En effet, la construction d’un nouveau centre de données peut empêcher la fermeture d’une centrale électrique à combustible fossile existante ou retarder sa fermeture. Les centres de données nécessitent des lignes à haute tension pour l’électricité et de l’eau pour le refroidissement, en plus de consommer beaucoup d’électricité.

L'Agence internationale de l'énergie estime qu'en 2026, les centres de données pourraient consommer deux fois plus d'électricité au total, soit 1 000 TWh (térawattheures), ce qui équivaut à peu près à ce que consomme le Japon.

Selon le cabinet de recherche SemiAnalysis, l'IA permettra aux centres de données d'utiliser 4,5 % de la production énergétique mondiale d'ici 2030.

Les centres de données jouent un rôle essentiel dans la formation et la maintenance de modèles d'IA comme celui-ci qui active ChatGPT et exécute Gemini de Google.

Les fermes de données se multiplient, ce qui signifie que les efforts d'autres grandes entreprises Internet en faveur du développement durable sont également menacés.

Microsoft a signalé que ses émissions ont augmenté de 29 % par rapport à la référence de 2020 dans son rapport sur la durabilité environnementale de mai.

Le cofondateur de Microsoft, Bill Gates, a déclaré la semaine dernière que l'intelligence artificielle pouvait aider à résoudre le problème du changement climatique, car les grandes entreprises souhaitent investir davantage dans les énergies renouvelables pour être perçues comme utilisant de l'énergie verte dès maintenant.
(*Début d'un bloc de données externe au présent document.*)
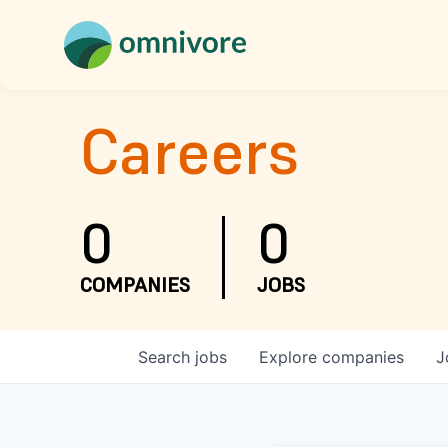
Careers
0
0
COMPANIES
JOBS
Search
jobs
Explore
companies
J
Les grandes entreprises technologiques, dans le but d’atteindre leurs objectifs climatiques, ont considérablement intensifié leurs acquisitions d’énergies renouvelables.

Une autre préoccupation environnementale qui étend l'intelligence artificielle est l'utilisation de l'eau. Selon une étude, ce secteur aurait besoin d'environ 6,6 milliards de mètres cubes d'ici 2027, soit environ les deux tiers de ce que l'Angleterre rejette chaque année.